The concentration of –OCl was determined from the absorption at 292 nm (ε = 350 M–1 cm–1);[32] the concentration of H2O2 was determined from the absorption at 240 nm (ε = 43.6 M–1 cm–1); nitric oxide (NO) was prepared by treating a sodium nitrite solution (7.3 M) with sulfuric acid (3.6 M) and its stock solution (2.0 mM) was prepared by bubbling NO into deoxygenated deionised water for 30 min;[33] 1O2 was generated by the reaction of H2O2 with NaClO; ROO˙ was generated from 2,2′-azobis(2-amidinopropane) dihydrochloride; superoxide was generated from KO2; hydroxyl radical was generated by Fenton reaction.
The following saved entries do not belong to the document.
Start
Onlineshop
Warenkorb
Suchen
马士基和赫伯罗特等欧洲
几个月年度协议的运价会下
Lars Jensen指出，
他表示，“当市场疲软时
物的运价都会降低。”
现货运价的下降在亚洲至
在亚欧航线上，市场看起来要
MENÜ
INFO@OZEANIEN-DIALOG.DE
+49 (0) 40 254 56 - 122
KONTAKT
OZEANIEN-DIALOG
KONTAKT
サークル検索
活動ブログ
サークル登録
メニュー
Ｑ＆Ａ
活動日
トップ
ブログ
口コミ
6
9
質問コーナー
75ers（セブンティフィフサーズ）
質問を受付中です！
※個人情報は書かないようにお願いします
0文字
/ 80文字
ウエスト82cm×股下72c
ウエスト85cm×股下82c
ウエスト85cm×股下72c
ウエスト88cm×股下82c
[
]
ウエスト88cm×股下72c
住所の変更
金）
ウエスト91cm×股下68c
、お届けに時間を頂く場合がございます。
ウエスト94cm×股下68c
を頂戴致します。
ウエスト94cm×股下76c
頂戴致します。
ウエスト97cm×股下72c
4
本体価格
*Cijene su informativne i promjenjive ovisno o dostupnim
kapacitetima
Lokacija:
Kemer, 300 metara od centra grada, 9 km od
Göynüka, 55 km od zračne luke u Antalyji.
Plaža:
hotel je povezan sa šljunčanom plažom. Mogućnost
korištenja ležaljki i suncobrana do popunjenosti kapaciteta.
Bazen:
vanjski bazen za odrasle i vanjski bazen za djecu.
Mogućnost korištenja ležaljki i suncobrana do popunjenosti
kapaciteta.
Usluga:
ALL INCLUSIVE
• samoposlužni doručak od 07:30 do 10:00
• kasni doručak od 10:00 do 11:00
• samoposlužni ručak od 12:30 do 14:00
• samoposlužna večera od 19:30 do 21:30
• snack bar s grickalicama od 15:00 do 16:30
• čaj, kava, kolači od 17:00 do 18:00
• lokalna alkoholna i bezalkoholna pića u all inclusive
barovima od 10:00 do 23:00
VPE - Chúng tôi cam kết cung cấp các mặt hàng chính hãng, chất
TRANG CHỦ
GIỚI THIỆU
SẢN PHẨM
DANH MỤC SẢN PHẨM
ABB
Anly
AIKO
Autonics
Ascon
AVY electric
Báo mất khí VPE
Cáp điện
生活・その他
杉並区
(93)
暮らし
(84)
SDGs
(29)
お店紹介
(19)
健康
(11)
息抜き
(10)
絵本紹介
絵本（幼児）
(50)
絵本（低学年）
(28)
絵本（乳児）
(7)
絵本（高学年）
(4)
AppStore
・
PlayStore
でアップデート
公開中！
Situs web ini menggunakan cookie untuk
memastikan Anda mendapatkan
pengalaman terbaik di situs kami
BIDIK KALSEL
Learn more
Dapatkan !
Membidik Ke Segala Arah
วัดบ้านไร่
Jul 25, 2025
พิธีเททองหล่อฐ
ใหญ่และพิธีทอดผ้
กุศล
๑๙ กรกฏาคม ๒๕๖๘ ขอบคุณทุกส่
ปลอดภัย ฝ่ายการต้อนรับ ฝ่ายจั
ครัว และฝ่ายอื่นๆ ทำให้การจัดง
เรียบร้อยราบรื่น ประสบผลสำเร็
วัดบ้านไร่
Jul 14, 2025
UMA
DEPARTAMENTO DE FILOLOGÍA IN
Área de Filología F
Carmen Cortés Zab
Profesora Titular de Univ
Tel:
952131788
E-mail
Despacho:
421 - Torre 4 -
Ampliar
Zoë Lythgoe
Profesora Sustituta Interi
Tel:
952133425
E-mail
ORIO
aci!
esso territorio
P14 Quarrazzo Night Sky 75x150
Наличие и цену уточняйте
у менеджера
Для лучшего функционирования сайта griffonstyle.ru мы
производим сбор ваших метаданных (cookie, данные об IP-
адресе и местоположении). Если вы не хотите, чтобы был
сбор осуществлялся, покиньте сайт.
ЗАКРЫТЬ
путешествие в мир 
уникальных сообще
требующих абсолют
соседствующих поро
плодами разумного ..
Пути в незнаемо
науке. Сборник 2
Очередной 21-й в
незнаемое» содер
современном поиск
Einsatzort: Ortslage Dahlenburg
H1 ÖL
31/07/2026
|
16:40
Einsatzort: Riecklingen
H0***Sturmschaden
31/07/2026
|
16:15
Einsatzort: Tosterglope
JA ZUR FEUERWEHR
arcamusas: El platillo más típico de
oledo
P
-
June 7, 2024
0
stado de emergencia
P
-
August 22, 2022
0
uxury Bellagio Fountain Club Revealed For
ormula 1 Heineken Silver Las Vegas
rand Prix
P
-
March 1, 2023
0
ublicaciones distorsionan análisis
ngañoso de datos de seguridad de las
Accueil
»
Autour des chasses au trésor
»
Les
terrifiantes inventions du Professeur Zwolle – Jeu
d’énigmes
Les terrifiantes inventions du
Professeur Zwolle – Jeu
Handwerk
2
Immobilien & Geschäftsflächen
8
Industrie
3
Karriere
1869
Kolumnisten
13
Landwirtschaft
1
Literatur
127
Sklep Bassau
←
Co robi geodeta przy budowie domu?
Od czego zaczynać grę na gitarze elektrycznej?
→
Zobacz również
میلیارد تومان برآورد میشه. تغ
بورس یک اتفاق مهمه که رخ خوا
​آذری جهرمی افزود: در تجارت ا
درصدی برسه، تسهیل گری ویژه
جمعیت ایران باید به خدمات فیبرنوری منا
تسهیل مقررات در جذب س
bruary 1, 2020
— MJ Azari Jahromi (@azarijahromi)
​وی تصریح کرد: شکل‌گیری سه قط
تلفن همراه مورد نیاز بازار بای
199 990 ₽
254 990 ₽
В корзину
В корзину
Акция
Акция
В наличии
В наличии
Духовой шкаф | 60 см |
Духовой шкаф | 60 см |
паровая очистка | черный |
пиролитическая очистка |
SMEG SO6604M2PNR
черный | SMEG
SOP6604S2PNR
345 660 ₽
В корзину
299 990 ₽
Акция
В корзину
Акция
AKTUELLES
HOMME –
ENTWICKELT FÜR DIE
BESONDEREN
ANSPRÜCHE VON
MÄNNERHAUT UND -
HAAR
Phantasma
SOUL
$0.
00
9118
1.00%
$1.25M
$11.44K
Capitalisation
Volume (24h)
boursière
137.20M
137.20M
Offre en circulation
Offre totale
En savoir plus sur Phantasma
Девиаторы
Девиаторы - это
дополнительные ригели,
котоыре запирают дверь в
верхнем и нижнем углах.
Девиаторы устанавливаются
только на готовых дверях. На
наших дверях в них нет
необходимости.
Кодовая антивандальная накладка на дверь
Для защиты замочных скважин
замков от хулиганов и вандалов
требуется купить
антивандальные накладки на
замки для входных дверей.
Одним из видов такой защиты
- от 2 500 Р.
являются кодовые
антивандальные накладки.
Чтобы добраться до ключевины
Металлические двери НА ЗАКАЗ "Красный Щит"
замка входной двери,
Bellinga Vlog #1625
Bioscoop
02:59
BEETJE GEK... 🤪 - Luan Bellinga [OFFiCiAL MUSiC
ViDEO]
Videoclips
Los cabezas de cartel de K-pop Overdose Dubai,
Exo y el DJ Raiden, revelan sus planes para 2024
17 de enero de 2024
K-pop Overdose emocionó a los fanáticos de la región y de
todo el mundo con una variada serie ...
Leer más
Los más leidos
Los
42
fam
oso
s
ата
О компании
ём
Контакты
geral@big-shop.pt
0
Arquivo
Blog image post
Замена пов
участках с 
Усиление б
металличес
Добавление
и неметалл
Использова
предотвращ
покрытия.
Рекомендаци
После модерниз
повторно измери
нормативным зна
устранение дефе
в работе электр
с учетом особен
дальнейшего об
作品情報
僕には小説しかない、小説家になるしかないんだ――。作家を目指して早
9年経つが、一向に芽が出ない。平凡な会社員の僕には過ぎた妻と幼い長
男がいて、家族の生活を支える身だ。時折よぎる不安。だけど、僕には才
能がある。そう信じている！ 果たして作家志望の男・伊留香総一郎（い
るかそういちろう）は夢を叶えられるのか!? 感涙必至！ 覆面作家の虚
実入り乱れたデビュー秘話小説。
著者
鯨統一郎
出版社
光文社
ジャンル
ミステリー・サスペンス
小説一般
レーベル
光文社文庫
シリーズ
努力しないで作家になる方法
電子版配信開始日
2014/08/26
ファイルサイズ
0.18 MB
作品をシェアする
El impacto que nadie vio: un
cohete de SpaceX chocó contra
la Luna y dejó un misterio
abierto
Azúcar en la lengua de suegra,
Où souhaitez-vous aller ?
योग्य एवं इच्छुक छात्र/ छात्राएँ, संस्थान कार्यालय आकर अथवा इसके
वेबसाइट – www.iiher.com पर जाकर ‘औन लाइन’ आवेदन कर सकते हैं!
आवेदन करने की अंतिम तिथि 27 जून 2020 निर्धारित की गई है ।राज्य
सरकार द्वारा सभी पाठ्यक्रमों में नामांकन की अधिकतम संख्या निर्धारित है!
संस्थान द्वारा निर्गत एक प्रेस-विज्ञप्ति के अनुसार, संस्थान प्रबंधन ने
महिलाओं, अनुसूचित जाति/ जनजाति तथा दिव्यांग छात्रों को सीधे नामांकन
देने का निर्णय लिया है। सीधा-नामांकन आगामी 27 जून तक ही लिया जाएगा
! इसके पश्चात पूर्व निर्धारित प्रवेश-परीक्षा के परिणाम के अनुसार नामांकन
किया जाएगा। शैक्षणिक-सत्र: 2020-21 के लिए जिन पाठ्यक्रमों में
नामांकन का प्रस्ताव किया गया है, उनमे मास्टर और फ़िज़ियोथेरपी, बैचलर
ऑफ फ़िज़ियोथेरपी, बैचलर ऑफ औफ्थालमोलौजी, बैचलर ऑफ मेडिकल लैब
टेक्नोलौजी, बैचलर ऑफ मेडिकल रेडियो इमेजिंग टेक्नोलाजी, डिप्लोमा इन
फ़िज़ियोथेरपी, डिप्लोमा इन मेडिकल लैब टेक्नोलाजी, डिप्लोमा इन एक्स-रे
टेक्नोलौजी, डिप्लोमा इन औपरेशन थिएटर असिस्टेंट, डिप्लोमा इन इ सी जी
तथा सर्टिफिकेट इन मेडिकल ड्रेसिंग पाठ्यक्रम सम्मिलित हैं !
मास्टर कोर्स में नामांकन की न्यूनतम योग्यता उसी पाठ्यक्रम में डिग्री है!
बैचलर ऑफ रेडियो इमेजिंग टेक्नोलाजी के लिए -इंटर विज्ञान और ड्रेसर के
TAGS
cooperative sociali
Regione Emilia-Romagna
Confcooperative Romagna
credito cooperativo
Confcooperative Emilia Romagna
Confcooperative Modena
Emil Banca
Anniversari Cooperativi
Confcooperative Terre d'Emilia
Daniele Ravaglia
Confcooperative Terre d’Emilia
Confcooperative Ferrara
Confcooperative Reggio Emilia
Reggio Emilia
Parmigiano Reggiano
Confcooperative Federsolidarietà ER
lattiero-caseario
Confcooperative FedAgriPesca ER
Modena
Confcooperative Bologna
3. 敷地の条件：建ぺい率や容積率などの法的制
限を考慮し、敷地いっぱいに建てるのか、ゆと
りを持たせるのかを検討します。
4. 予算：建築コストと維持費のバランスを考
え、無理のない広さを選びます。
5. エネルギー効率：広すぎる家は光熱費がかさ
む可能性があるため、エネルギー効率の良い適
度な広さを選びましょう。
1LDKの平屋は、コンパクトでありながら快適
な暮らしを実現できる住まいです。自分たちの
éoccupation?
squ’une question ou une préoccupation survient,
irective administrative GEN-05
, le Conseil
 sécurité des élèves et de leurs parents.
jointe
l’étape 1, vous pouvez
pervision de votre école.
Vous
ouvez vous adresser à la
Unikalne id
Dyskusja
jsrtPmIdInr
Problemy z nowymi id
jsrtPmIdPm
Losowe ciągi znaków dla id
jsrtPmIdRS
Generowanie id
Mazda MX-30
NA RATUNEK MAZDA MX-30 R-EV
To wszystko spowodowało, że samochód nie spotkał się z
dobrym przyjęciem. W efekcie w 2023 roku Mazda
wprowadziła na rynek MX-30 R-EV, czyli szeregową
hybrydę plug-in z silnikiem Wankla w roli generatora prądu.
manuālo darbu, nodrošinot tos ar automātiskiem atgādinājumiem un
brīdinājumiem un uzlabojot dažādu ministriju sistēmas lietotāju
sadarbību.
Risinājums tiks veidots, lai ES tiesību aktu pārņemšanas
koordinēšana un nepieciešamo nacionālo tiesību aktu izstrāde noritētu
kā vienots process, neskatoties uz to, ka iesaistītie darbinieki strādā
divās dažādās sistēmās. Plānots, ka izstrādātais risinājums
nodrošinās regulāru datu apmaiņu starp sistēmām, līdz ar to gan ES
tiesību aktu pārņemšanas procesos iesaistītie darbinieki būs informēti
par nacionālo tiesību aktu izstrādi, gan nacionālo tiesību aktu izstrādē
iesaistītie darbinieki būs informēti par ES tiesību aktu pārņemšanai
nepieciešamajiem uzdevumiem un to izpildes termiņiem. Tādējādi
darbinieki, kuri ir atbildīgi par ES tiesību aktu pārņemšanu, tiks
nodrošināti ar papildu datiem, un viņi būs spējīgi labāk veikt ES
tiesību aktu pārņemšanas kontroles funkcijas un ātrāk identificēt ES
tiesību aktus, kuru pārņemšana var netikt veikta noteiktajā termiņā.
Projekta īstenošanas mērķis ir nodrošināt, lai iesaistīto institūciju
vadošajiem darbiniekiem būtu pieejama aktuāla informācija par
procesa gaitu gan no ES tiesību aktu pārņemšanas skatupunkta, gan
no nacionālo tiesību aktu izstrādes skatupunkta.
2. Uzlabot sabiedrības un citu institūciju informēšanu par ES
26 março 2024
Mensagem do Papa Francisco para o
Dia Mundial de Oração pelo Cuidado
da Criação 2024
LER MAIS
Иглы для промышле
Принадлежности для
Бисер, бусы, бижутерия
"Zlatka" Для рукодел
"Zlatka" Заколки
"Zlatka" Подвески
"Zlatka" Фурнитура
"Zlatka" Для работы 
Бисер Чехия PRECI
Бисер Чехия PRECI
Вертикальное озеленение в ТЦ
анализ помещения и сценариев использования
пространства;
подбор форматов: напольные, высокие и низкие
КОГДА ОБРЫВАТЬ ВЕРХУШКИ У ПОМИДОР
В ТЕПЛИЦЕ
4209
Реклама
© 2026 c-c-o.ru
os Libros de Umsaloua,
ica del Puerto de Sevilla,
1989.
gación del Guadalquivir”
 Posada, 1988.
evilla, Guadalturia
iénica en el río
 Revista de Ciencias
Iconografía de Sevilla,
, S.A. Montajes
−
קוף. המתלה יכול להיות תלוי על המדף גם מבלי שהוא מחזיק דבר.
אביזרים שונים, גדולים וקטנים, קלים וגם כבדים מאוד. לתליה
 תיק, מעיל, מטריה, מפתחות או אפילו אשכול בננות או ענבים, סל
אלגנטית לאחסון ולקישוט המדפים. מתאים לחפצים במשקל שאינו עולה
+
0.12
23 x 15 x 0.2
The UV-Vis spectra and fluorescent titrations with hydrogen peroxide were carried out at 25 °C in 1/15 M PBS buffer at pH 7.30 and 52.1% methanol/aqueous PBS buffer solution at pH 8.10.

Conclusion

Using an indicator displacement assay induced by a chemical oxidation, we investigated a new chemo/biosensor for the selective sensing of peroxynitrite, using the self-assembly of boronic acid NBA with ARS as the reporter. The ARS–NBA system displays minimal response towards hydrogen peroxide (H2O2) and other ROS/RNS due to the protection provided by a B–N solvent-insertion interaction, but a large absorption and fluorescence response with peroxynitrite (ONOO–). The boronic acid receptor NBA is a good candidate for the selective detection of peroxynitrite as part of dye-displacement arrays and for biological applications, such as drug design and cell labelling experiments. The large initial change of fluorescence intensity indicates that the system might also be used as a temporal fluorescent probe to map intracellular ONOO–. Systems that produce colour changes are particular interesting since they could be incorporated into a diagnostic test paper for ONOO–, similar to universal indicator papers for pH. More importantly, ratiometric probes increase the dynamic range and permit signal-rationing, thus they provide a built-in correction for monitoring environmental effects.[34,35] Therefore, we believe that this simple but powerful RIA system can be extended into new applications for the sensing of reactive oxygen and nitrogen species (ROS and RNS) both in vitro and in vivo.